--- Exercise objective ---
What is needed is a verbatim copy of the data, minus the pictures.

════════════════

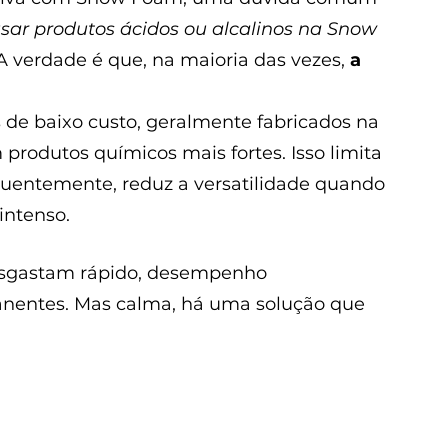
sar produtos ácidos ou alcalinos na Snow 
A verdade é que, na maioria das vezes, 
a 
de baixo custo, geralmente fabricados na 
 produtos químicos mais fortes. Isso limita 
uentemente, reduz a versatilidade quando 
intenso.
esgastam rápido, desempenho 
nentes. Mas calma, há uma solução que 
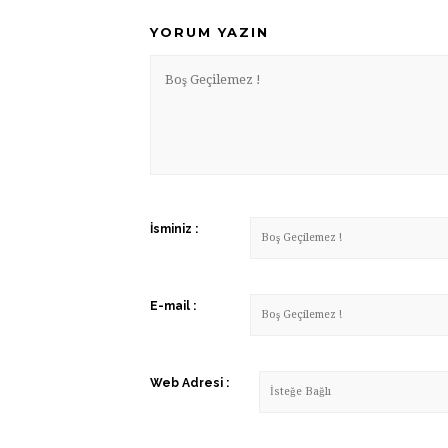
YORUM YAZIN
İsminiz
:
E-mail
:
Web Adresi :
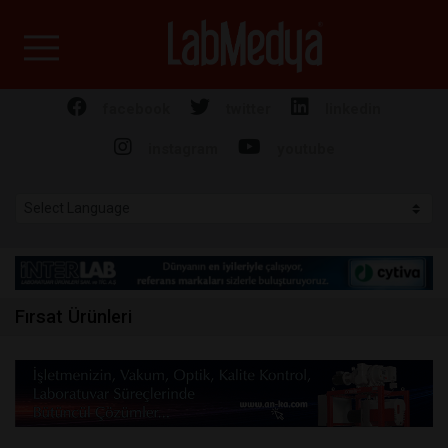
Labmedya - Laboratuv
facebook
twitter
linkedin
instagram
youtube
Fırsat Ürünleri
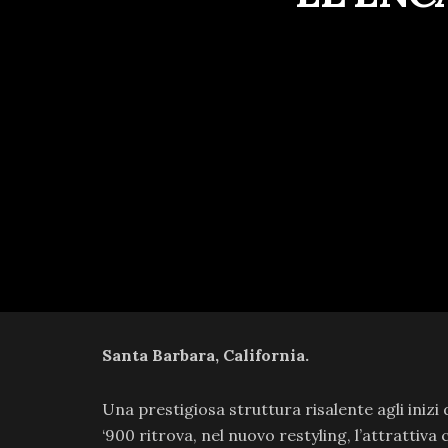
Santa Barbara, California.
Una prestigiosa struttura risalente agli inizi 
‘900 ritrova, nel nuovo restyling, l’attrattiva c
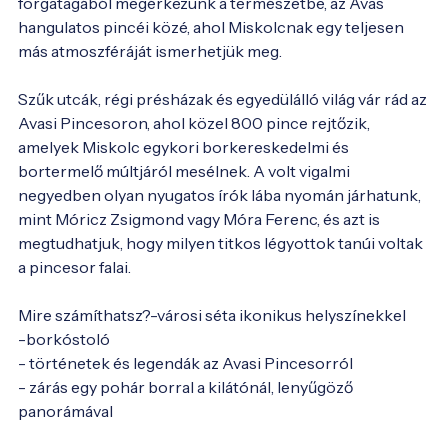
forgatagából megérkezünk a természetbe, az Avas
hangulatos pincéi közé, ahol Miskolcnak egy teljesen
más atmoszféráját ismerhetjük meg.
Szűk utcák, régi présházak és egyedülálló világ vár rád az
Avasi Pincesoron, ahol közel 800 pince rejtőzik,
amelyek Miskolc egykori borkereskedelmi és
bortermelő múltjáról mesélnek. A volt vigalmi
negyedben olyan nyugatos írók lába nyomán járhatunk,
mint Móricz Zsigmond vagy Móra Ferenc, és azt is
megtudhatjuk, hogy milyen titkos légyottok tanúi voltak
a pincesor falai.
Mire számíthatsz?-városi séta ikonikus helyszínekkel
-borkóstoló
- történetek és legendák az Avasi Pincesorról
- zárás egy pohár borral a kilátónál, lenyűgöző
panorámával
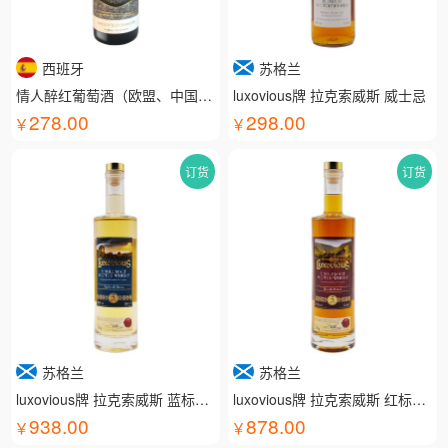
西班牙
苏格兰
情人醉红葡萄酒（欧盟、中国有机认证）
luxovious牌 拉克索威斯 威士忌
278.00
298.00
订货
订货
苏格兰
苏格兰
luxovious牌 拉克索威斯 蓝标威士忌
luxovious牌 拉克索威斯 红标威士忌
938.00
878.00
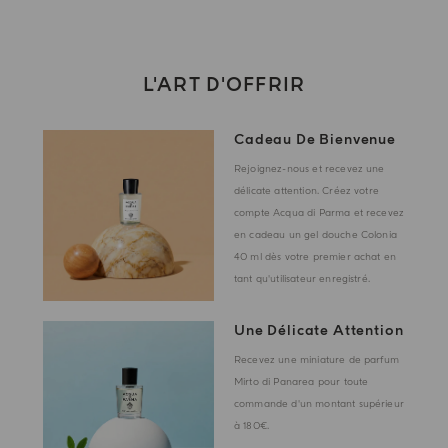
L'ART D'OFFRIR
Cadeau De Bienvenue
Rejoignez-nous et recevez une
délicate attention. Créez votre
compte Acqua di Parma et recevez
en cadeau un gel douche Colonia
40 ml dès votre premier achat en
tant qu'utilisateur enregistré.
Une Délicate Attention
Recevez une miniature de parfum
Mirto di Panarea pour toute
commande d'un montant supérieur
à 180€.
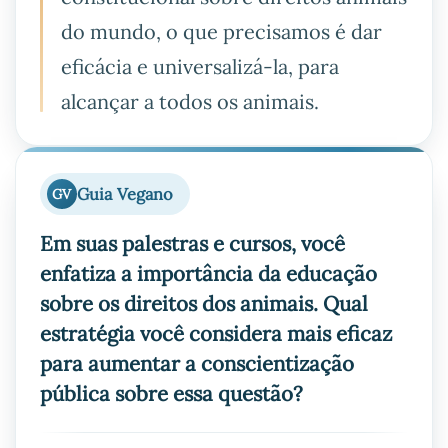
do mundo, o que precisamos é dar
eficácia e universalizá-la, para
alcançar a todos os animais.
Guia Vegano
GV
Em suas palestras e cursos, você
enfatiza a importância da educação
sobre os direitos dos animais. Qual
estratégia você considera mais eficaz
para aumentar a conscientização
pública sobre essa questão?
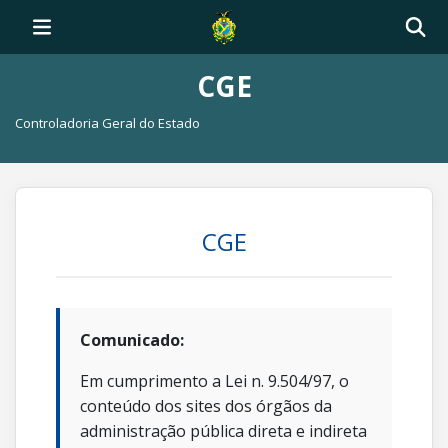
CGE
Controladoria Geral do Estado
CGE
Comunicado:
Em cumprimento a Lei n. 9.504/97, o
conteúdo dos sites dos órgãos da
administração pública direta e indireta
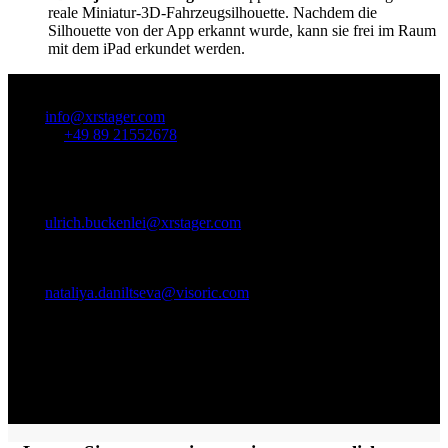
reale Miniatur-3D-Fahrzeugsilhouette. Nachdem die
Silhouette von der App erkannt wurde, kann sie frei im Raum
mit dem iPad erkundet werden.
Hier erreichen Sie uns!
Mail:
info@xrstager.com
Telefon:
+49 89 21552678
Ansprechpartner:
Ulrich Buckenlei (Creative Director)
Mobil +49 152 53532871
Mail:
ulrich.buckenlei@xrstager.com
Nataliya Daniltseva (Projekt Manager)
Mobil + 49 176 72805705
Mail:
nataliya.daniltseva@visoric.com
Anschrift:
VISORIC GmbH
Bayerstraße 13
D-80335 München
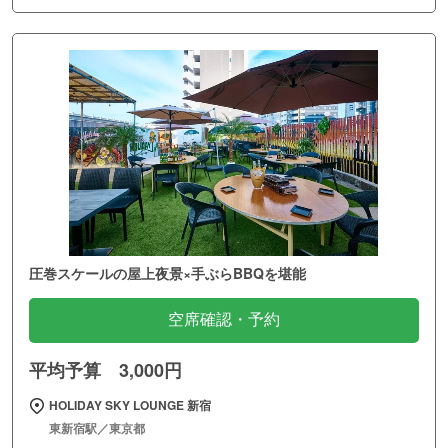
圧巻スケールの屋上夜景×手ぶらBBQを堪能
空席確認・予約
平均予算 3,000円
HOLIDAY SKY LOUNGE 新宿
東新宿駅／東京都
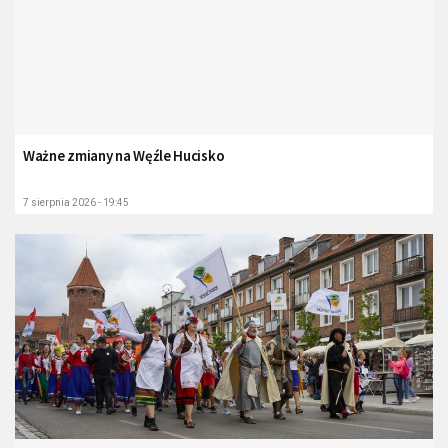
Ważne zmiany na Węźle Hucisko
7 sierpnia 2026 - 19:45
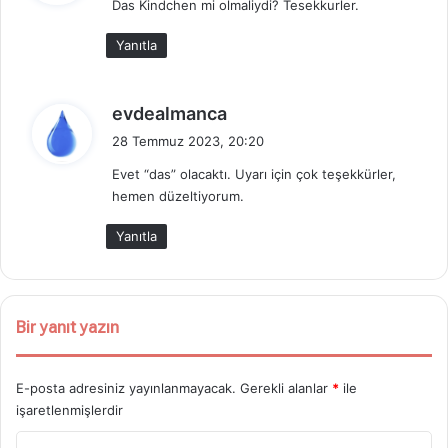
Das Kindchen mi olmaliydi? Tesekkurler.
i
k
Yanıtla
i
:
d
evdealmanca
e
28 Temmuz 2023, 20:20
d
Evet “das” olacaktı. Uyarı için çok teşekkürler,
i
hemen düzeltiyorum.
k
i
Yanıtla
:
Bir yanıt yazın
E-posta adresiniz yayınlanmayacak.
Gerekli alanlar
*
ile
işaretlenmişlerdir
Y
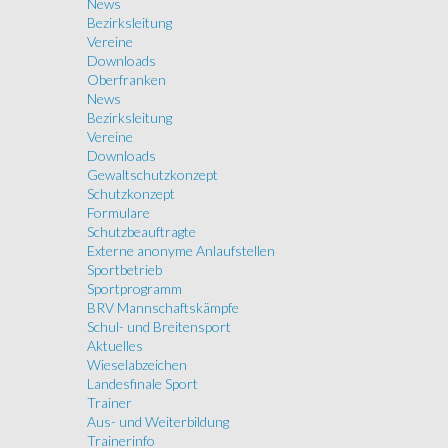
News
Bezirksleitung
Vereine
Downloads
Oberfranken
News
Bezirksleitung
Vereine
Downloads
Gewaltschutzkonzept
Schutzkonzept
Formulare
Schutzbeauftragte
Externe anonyme Anlaufstellen
Sportbetrieb
Sportprogramm
BRV Mannschaftskämpfe
Schul- und Breitensport
Aktuelles
Wieselabzeichen
Landesfinale Sport
Trainer
Aus- und Weiterbildung
Trainerinfo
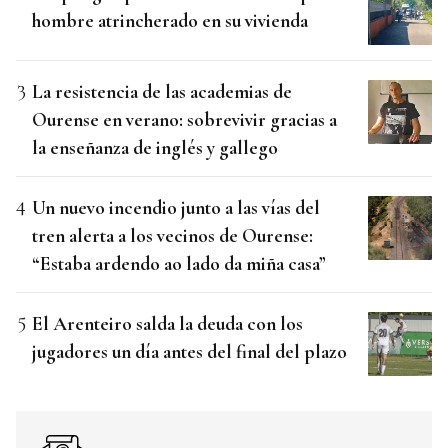
hombre atrincherado en su vivienda
La resistencia de las academias de
Ourense en verano: sobrevivir gracias a
la enseñanza de inglés y gallego
Un nuevo incendio junto a las vías del
tren alerta a los vecinos de Ourense:
“Estaba ardendo ao lado da miña casa”
El Arenteiro salda la deuda con los
jugadores un día antes del final del plazo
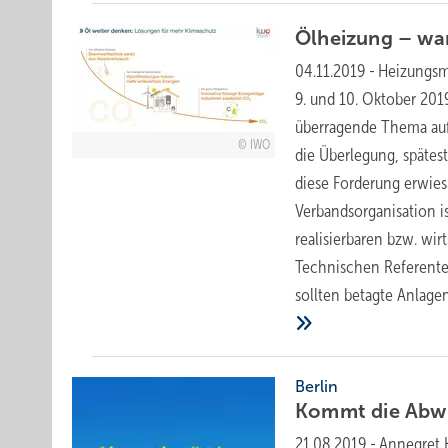
Ölheizung – wa
04.11.2019
-
Heizungsm
9. und 10. Oktober 20
überragende Thema auf
IWO
die Überlegung, spätes
diese Forderung erwies 
Verbandsorganisation is
realisierbaren bzw. wir
Technischen Referente
sollten betagte Anlage
Berlin
Kommt die Abw
21.08.2019
-
Annegret 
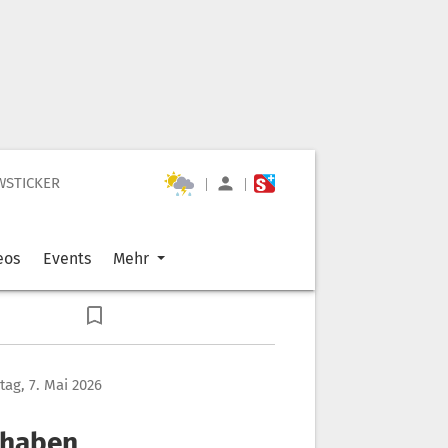
WSTICKER
|
|
eos
Events
Mehr
ag, 7. Mai 2026
 haben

════════════════

--- Reply ---
sar produtos ácidos ou alcalinos na Snow 
A verdade é que, na maioria das vezes, 
a 
de baixo custo, geralmente fabricados na 
 produtos químicos mais fortes. Isso limita 
uentemente, reduz a versatilidade quando 
intenso.
esgastam rápido, desempenho 
nentes. Mas calma, há uma solução que 
YORUM YAZIN
İsminiz
:
E-mail
:
Web Adresi :
Labmedya - Laboratuv
facebook
twitter
linkedin
instagram
youtube
Fırsat Ürünleri
Santa Barbara, California.
Una prestigiosa struttura risalente agli inizi 
‘900 ritrova, nel nuovo restyling, l’attrattiva c
forgatagából megérkezünk a természetbe, az Avas
hangulatos pincéi közé, ahol Miskolcnak egy teljesen
más atmoszféráját ismerhetjük meg.
Szűk utcák, régi présházak és egyedülálló világ vár rád az
Avasi Pincesoron, ahol közel 800 pince rejtőzik,
amelyek Miskolc egykori borkereskedelmi és
bortermelő múltjáról mesélnek. A volt vigalmi
negyedben olyan nyugatos írók lába nyomán járhatunk,
mint Móricz Zsigmond vagy Móra Ferenc, és azt is
megtudhatjuk, hogy milyen titkos légyottok tanúi voltak
a pincesor falai.
Mire számíthatsz?-városi séta ikonikus helyszínekkel
-borkóstoló
- történetek és legendák az Avasi Pincesorról
- zárás egy pohár borral a kilátónál, lenyűgöző
panorámával
西班牙
苏格兰
情人醉红葡萄酒（欧盟、中国有机认证）
luxovious牌 拉克索威斯 威士忌
278.00
298.00
订货
订货
苏格兰
苏格兰
luxovious牌 拉克索威斯 蓝标威士忌
luxovious牌 拉克索威斯 红标威士忌
938.00
878.00
L'ART D'OFFRIR
Cadeau De Bienvenue
Rejoignez-nous et recevez une
délicate attention. Créez votre
compte Acqua di Parma et recevez
en cadeau un gel douche Colonia
40 ml dès votre premier achat en
tant qu'utilisateur enregistré.
Une Délicate Attention
Recevez une miniature de parfum
Mirto di Panarea pour toute
commande d'un montant supérieur
à 180€.
do mundo, o que precisamos é dar
eficácia e universalizá-la, para
alcançar a todos os animais.
Guia Vegano
GV
Em suas palestras e cursos, você
enfatiza a importância da educação
sobre os direitos dos animais. Qual
estratégia você considera mais eficaz
para aumentar a conscientização
pública sobre essa questão?
CGE
Controladoria Geral do Estado
CGE
Comunicado:
Em cumprimento a Lei n. 9.504/97, o
conteúdo dos sites dos órgãos da
administração pública direta e indireta
reale Miniatur-3D-Fahrzeugsilhouette. Nachdem die
Silhouette von der App erkannt wurde, kann sie frei im Raum
mit dem iPad erkundet werden.
Hier erreichen Sie uns!
Mail:
info@xrstager.com
Telefon:
+49 89 21552678
Ansprechpartner:
Ulrich Buckenlei (Creative Director)
Mobil +49 152 53532871
Mail:
ulrich.buckenlei@xrstager.com
Nataliya Daniltseva (Projekt Manager)
Mobil + 49 176 72805705
Mail:
nataliya.daniltseva@visoric.com
Anschrift:
VISORIC GmbH
Bayerstraße 13
D-80335 München
圧巻スケールの屋上夜景×手ぶらBBQを堪能
空席確認・予約
平均予算 3,000円
HOLIDAY SKY LOUNGE 新宿
東新宿駅／東京都
Ważne zmiany na Węźle Hucisko
7 sierpnia 2026 - 19:45
Das Kindchen mi olmaliydi? Tesekkurler.
i
k
Yanıtla
i
:
d
evdealmanca
e
28 Temmuz 2023, 20:20
d
Evet “das” olacaktı. Uyarı için çok teşekkürler,
i
hemen düzeltiyorum.
k
i
Yanıtla
:
Bir yanıt yazın
E-posta adresiniz yayınlanmayacak.
Gerekli alanlar
*
ile
işaretlenmişlerdir
Y
News
Bezirksleitung
Vereine
Downloads
Oberfranken
News
Bezirksleitung
Vereine
Downloads
Gewaltschutzkonzept
Schutzkonzept
Formulare
Schutzbeauftragte
Externe anonyme Anlaufstellen
Sportbetrieb
Sportprogramm
BRV Mannschaftskämpfe
Schul- und Breitensport
Aktuelles
Wieselabzeichen
Landesfinale Sport
Trainer
Aus- und Weiterbildung
Trainerinfo
hombre atrincherado en su vivienda
La resistencia de las academias de
Ourense en verano: sobrevivir gracias a
la enseñanza de inglés y gallego
Un nuevo incendio junto a las vías del
tren alerta a los vecinos de Ourense:
“Estaba ardendo ao lado da miña casa”
El Arenteiro salda la deuda con los
jugadores un día antes del final del plazo
Ölheizung – wa
04.11.2019
-
Heizungsm
9. und 10. Oktober 20
überragende Thema auf
IWO
die Überlegung, spätes
diese Forderung erwies 
Verbandsorganisation is
realisierbaren bzw. wir
Technischen Referente
sollten betagte Anlage
Berlin
Kommt die Abw
21.08.2019
-
Annegret 
WSTICKER
|
|
eos
Events
Mehr
ag, 7. Mai 2026
 haben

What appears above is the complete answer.